Saturday, May 29, 2010

Memorial Day: Bigger Than What You Believe

I was recently employed by the government for the second time in my life. The first time I received tax dollars for salary (which oddly is still taxed) was when I began my 8-year enlistment in the United States Army Reserves. I was just a college student then, well a first-time college student, and after a deployment to Bosnia-Herzegovina in 1999-2000, I had really gotten used to cashing full-time paychecks. My girlfriend at the time had gotten a job for the 2000 Census as an enumerator. It seemed like a pretty sweet gig, so now that I find myself ten years later as a college student in need of a job, I decided to give the 2010 Census a whirl. We have to meet most everyday with our supervisors and it was at one of these meetings that I decided to stretch out the time on the timecard (sorry taxpayers, get 'em to pay me by the project and not the hour next time), I began a little small talk.

"Anyone have any Memorial Day plans?" I asked the two women pouring over timecards and questionnaires, one below drinking age the other significantly past it, ironically it is my suspicion that the underage girl drinks and the overage woman does not. I digress.

"Do you mean real Memorial Day plans, like cookouts or something?" the older woman asked.

I thought about this for a moment and said, "No. I guess if I were to call any sort of plans "real" Memorial Day plans it would be going to a graveyard or some sort of service honoring the Vets. I meant more like cookouts or something."

The older woman looked up from her paperwork at me and it seemed that she was trying to comprehend why on earth I would suggest something as morbid as visiting a graveyard on Memorial Day, but then it hit her. And that is the way it goes with most people when it comes to this holiday, myself included. Before I enlisted, I had no real thoughts at all on what the significance of Memorial Day was and often I was still in my winter mode where all I want to do is stay in and read books rather than go out and frolic in the sun.

Now that I am older, I do understand the significance and importance of this day, especially since we have been a country at war since the onset of the 21st Century. Yet, I abhor graveyards and the typical American funerary practices. I think that funeral directors, in their spacious mansions where 15% of the rooms are filled with dead bodies, are swine and slime and exploit the grieving. Who wouldn't want the best for someone loved that has dearly departed, thus air-tight, water-proof caskets with DVD drop down screens and a nightlight are pushed upon those who in a more rational moment probably had that kind of money to spend because they are good at avoiding ridiculous purchases such as this. But I digress yet again, and this is a topic for another time because when a loved one sacrifices himself or herself while wearing the military uniform, that sort of sacrifice deserves every honor and ritual available.

Paul Rieckhoff is the executive director of the Iraq and Afghanistan Veterans of America and has written a very moving piece about the significance of Memorial Day.
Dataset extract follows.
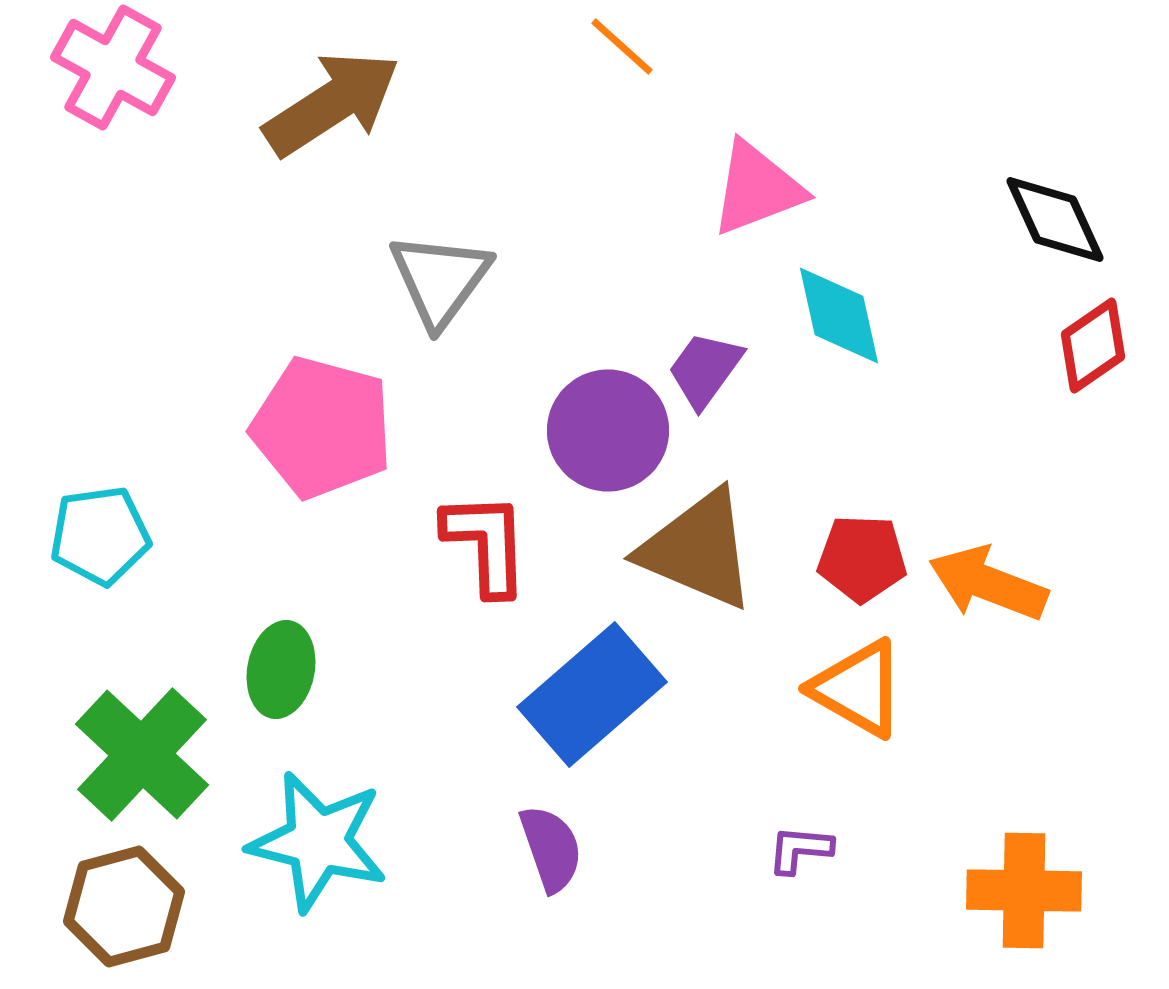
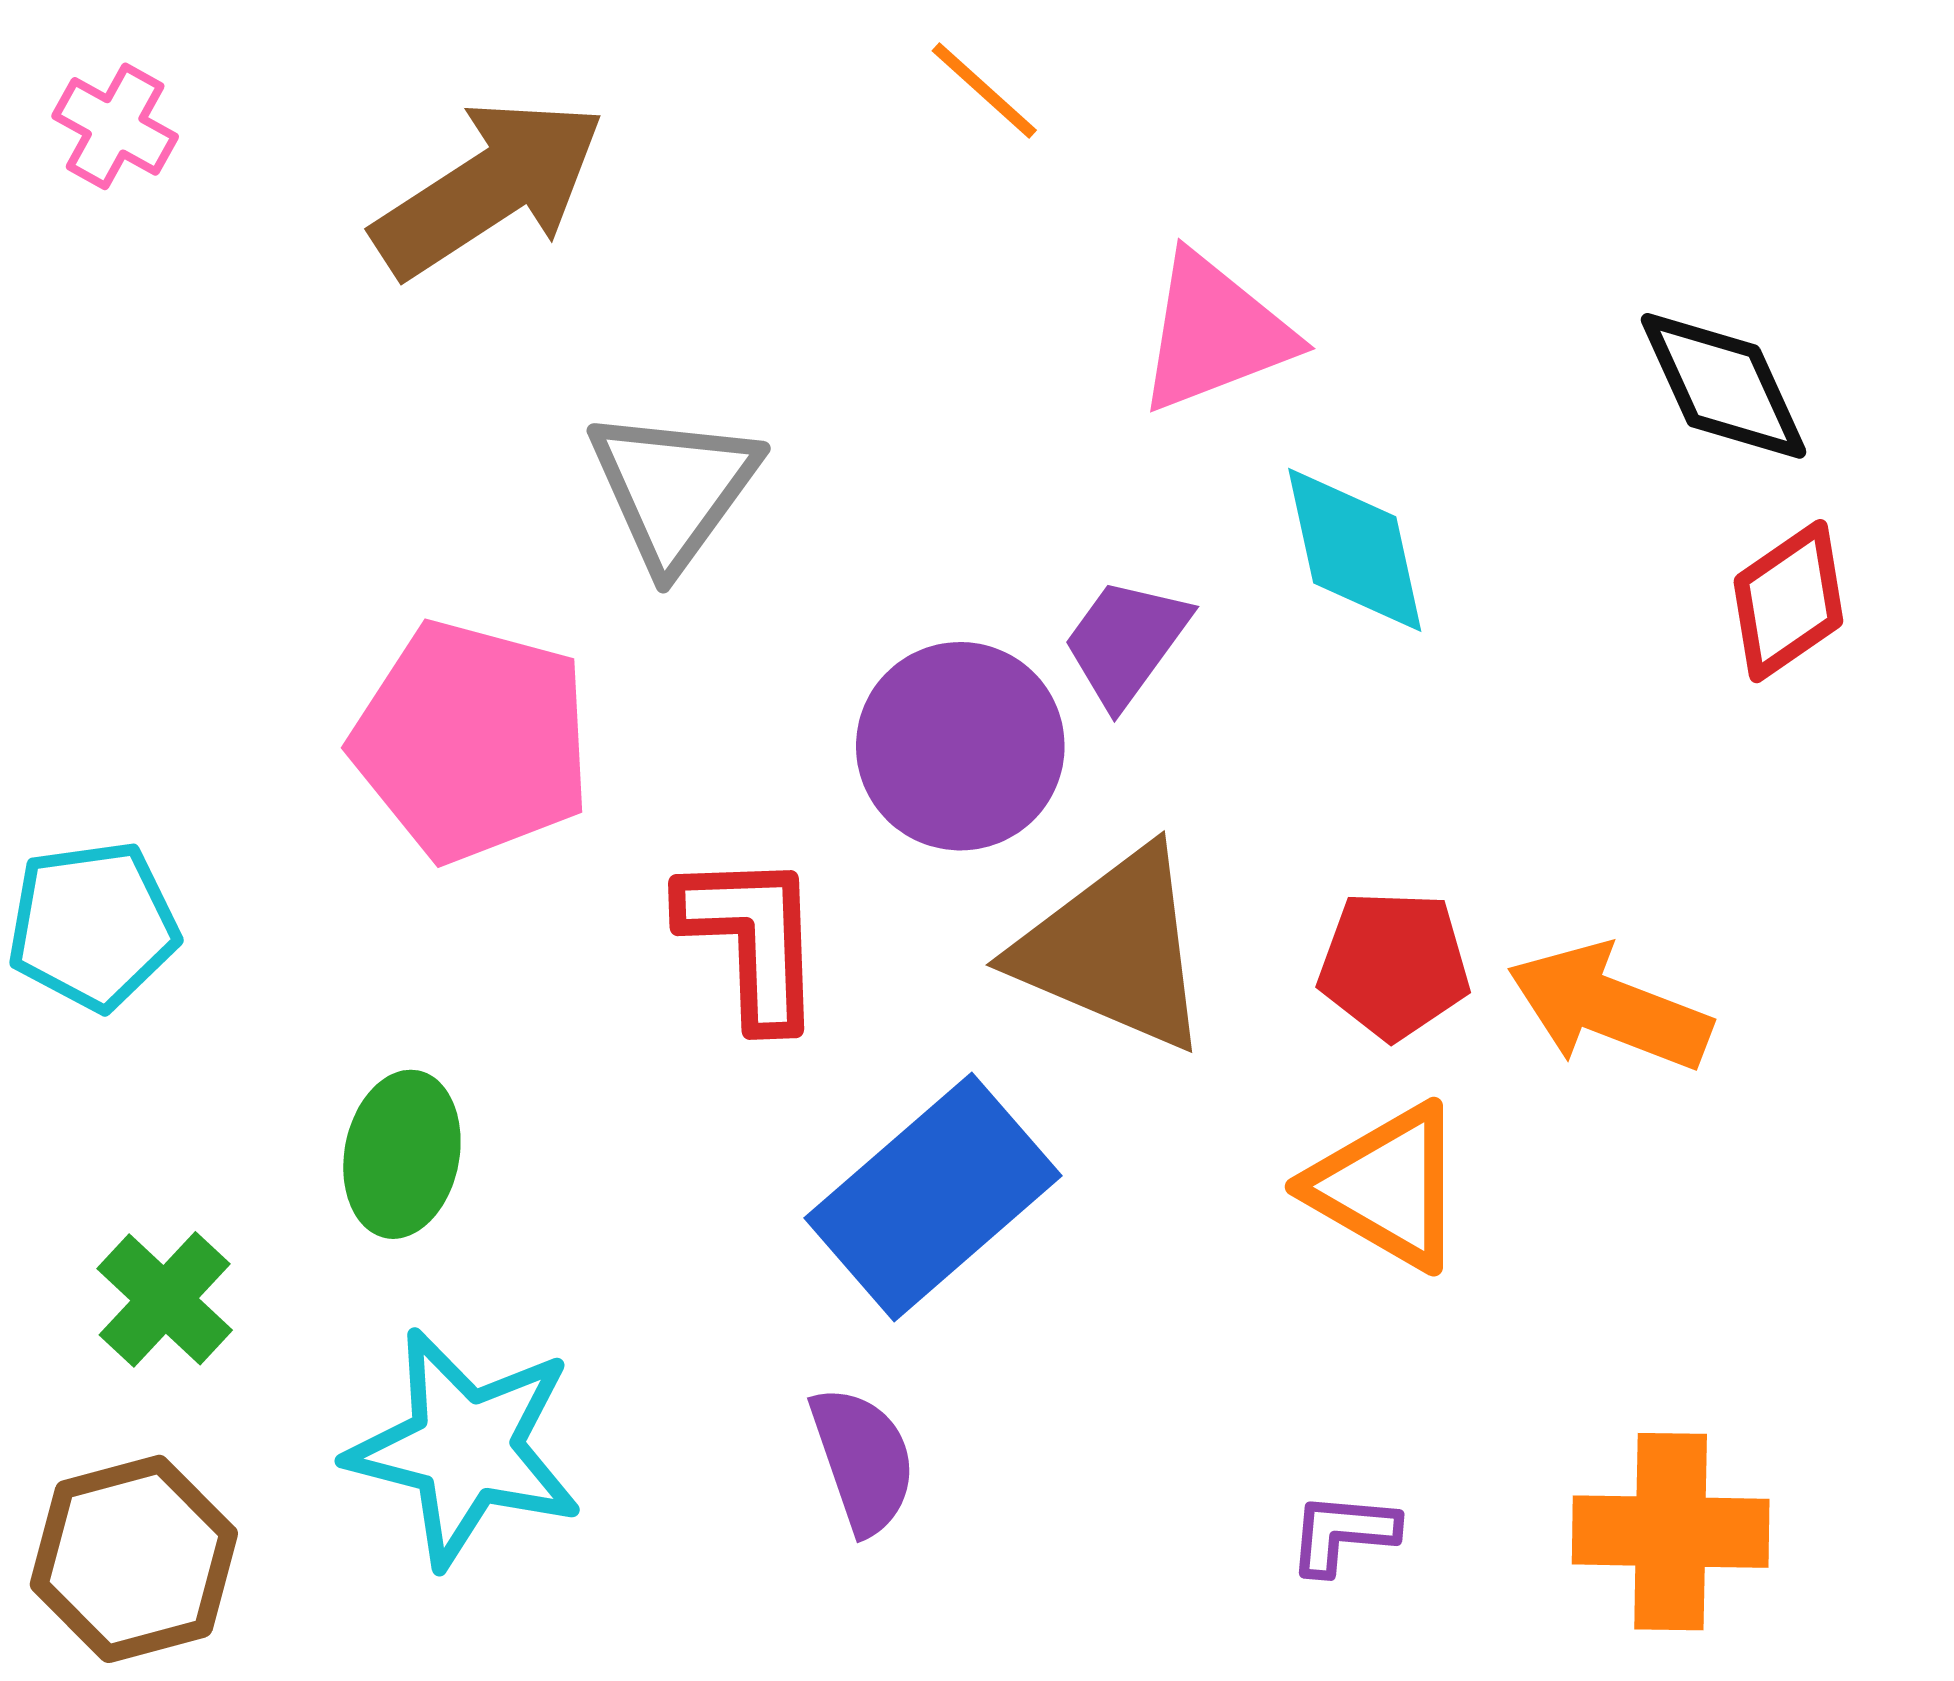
pink cross: (113, 68) -> (115, 126), size x0.6
green cross: (142, 754) -> (165, 1299), size x0.6
purple L-shape: (800, 850) -> (1343, 1533), moved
And with all due respect to Paul, I disagree with him slightly on this because I think that the President could do more to honor the sacrifice of those veterans in more proactive ways. Although this might just be a result of my odd and perhaps nihilistic view of how we grieve for and honor our dead. I do agree with Paul's sentiments and remain ever grateful that we veterans have such a passionate ally. The sacrifices made by those in defense of the nation, whether it was for the idealism behind the drive to defeat the Nazi's or in support of a more questionable conflict, the sacrifices were made for individuals. From the heroes' own mothers, fathers, wives, children to a stranger on the bus, these sacrifices made for them were, by extension, made for all of us. And so it is our duty to honor them in any way we can, so that if we ever do enter into an era of peace, those who are fortunate enough to only know that will be able to measure the cost of this peace and how precious it will be to maintain.

I remain eternally thankful to my brothers- and sisters-in-arms that have protected their homes, their family, their neighbors with their very lives. It's okay to celebrate the freedom and community we get to enjoy because of these sacrifices with cookouts, picnics, or hell, even buying mattresses. The point is to remember why it is we celebrate today and that for some, this celebration will be eternally filled with tears.